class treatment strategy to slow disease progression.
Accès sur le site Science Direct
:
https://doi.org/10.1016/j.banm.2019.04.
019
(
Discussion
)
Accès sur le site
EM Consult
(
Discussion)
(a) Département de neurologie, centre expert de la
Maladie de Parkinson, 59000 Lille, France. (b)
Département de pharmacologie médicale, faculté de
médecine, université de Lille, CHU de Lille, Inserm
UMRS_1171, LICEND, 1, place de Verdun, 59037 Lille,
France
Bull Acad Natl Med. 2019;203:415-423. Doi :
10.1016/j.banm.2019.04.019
--
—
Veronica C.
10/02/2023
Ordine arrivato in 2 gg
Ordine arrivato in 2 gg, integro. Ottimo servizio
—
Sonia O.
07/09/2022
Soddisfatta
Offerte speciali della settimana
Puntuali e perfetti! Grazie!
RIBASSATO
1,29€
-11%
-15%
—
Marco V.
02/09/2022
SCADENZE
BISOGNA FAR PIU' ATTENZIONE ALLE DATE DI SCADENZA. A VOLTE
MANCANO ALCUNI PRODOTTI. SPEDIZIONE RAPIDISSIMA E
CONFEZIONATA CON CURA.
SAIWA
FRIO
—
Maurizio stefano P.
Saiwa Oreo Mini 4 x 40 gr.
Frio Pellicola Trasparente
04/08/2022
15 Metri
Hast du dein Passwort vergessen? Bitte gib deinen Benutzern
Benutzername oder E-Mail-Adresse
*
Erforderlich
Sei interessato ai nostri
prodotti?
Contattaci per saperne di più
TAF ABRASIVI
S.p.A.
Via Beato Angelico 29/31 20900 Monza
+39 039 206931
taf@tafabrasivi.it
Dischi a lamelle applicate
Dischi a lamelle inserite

# YOUR ASSIGNMENT
What you give back should be exactly the lines of the data above from the line with "Discussion)" through the line with "10.1016/j.banm.2019.04.019", both of those included, and nothing more.

# TASK SOLUTION
Discussion)
(a) Département de neurologie, centre expert de la
Maladie de Parkinson, 59000 Lille, France. (b)
Département de pharmacologie médicale, faculté de
médecine, université de Lille, CHU de Lille, Inserm
UMRS_1171, LICEND, 1, place de Verdun, 59037 Lille,
France
Bull Acad Natl Med. 2019;203:415-423. Doi :
10.1016/j.banm.2019.04.019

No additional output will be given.